Task input:

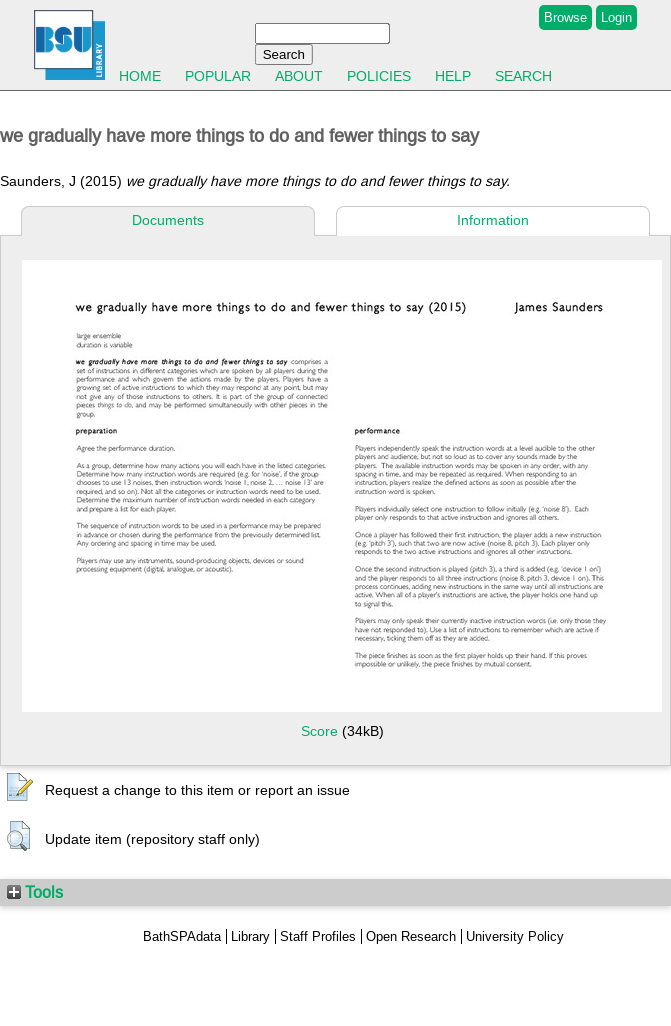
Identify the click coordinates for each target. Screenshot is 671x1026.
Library (250, 936)
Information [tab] (493, 220)
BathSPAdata (182, 936)
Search (523, 76)
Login (616, 17)
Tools (35, 892)
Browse (565, 17)
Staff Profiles (318, 936)
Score (319, 731)
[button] (20, 788)
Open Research (411, 936)
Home (140, 76)
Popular (218, 76)
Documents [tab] (168, 220)
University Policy (515, 936)
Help (453, 76)
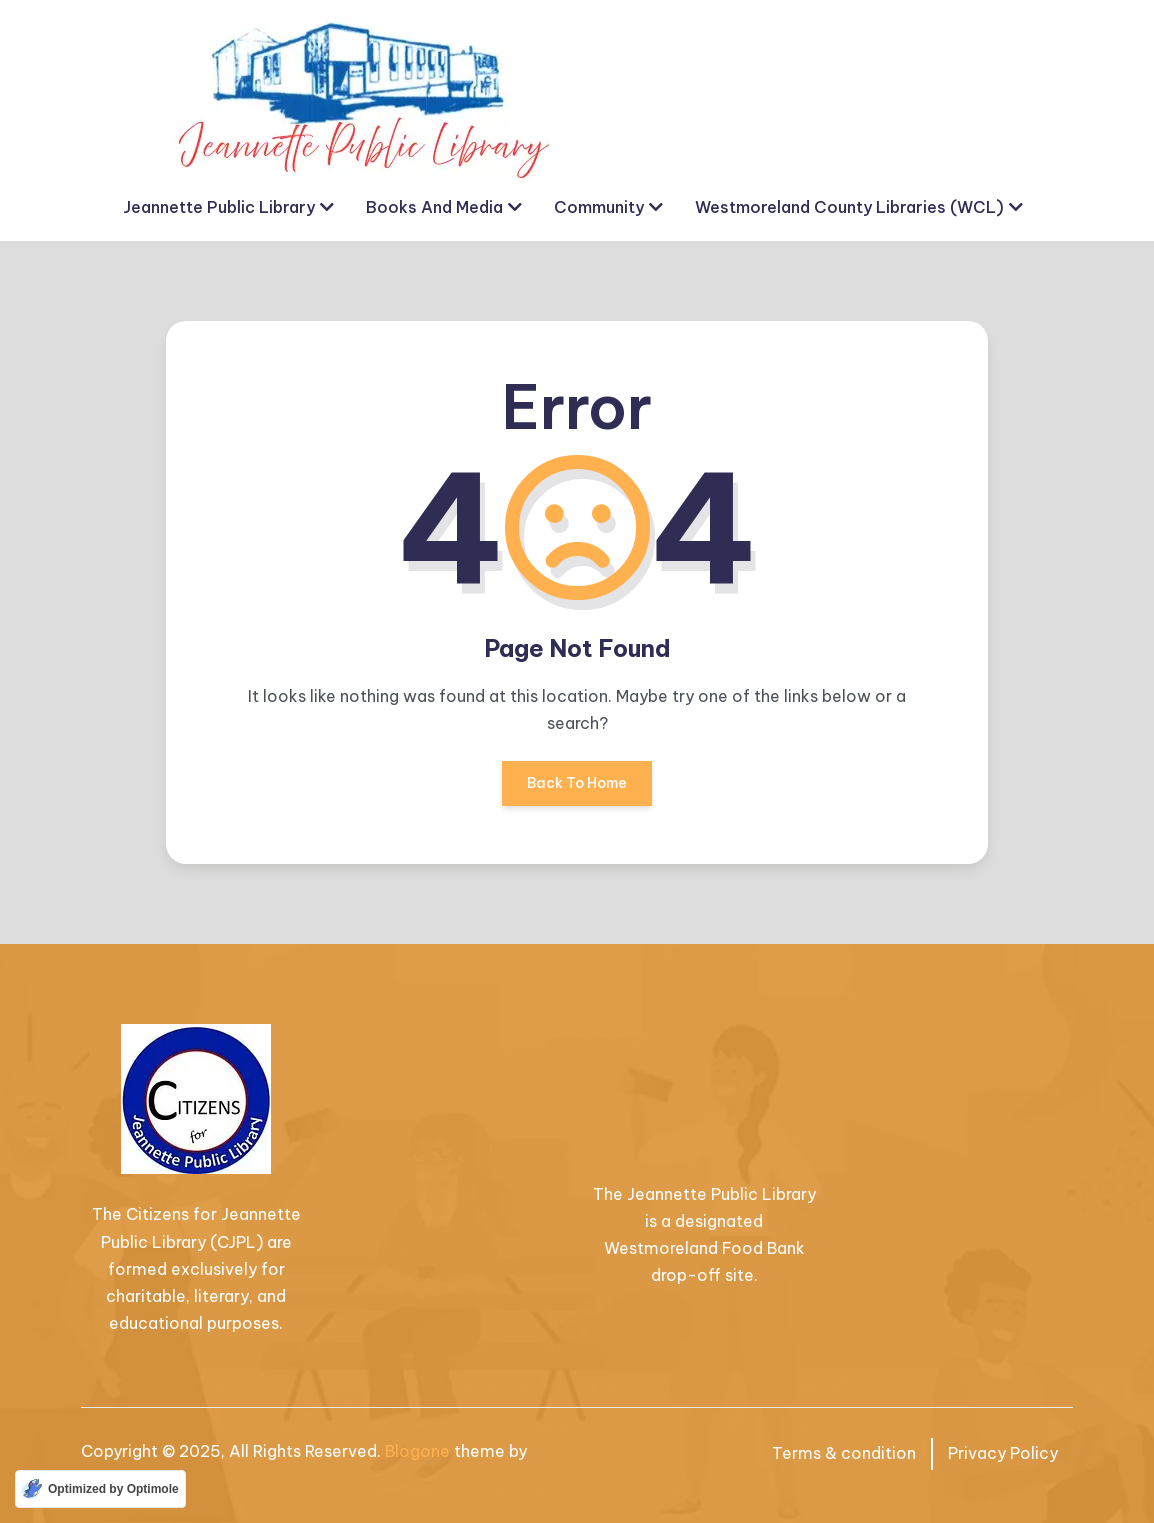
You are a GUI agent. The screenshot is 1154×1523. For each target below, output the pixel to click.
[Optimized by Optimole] (100, 1489)
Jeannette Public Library (219, 207)
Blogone (417, 1451)
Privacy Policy (1003, 1453)
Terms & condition (844, 1453)
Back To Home (577, 790)
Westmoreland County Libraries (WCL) (849, 207)
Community (599, 207)
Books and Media (434, 207)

Aim of the exercise:
All that is wanted is the lines from the one containing "Privacy Policy (1003, 1453)" through the last line of the records, restated word for word.

Answer to this task:
Privacy Policy (1003, 1453)
Terms & condition (844, 1453)
Back To Home (577, 790)
Westmoreland County Libraries (WCL) (849, 207)
Community (599, 207)
Books and Media (434, 207)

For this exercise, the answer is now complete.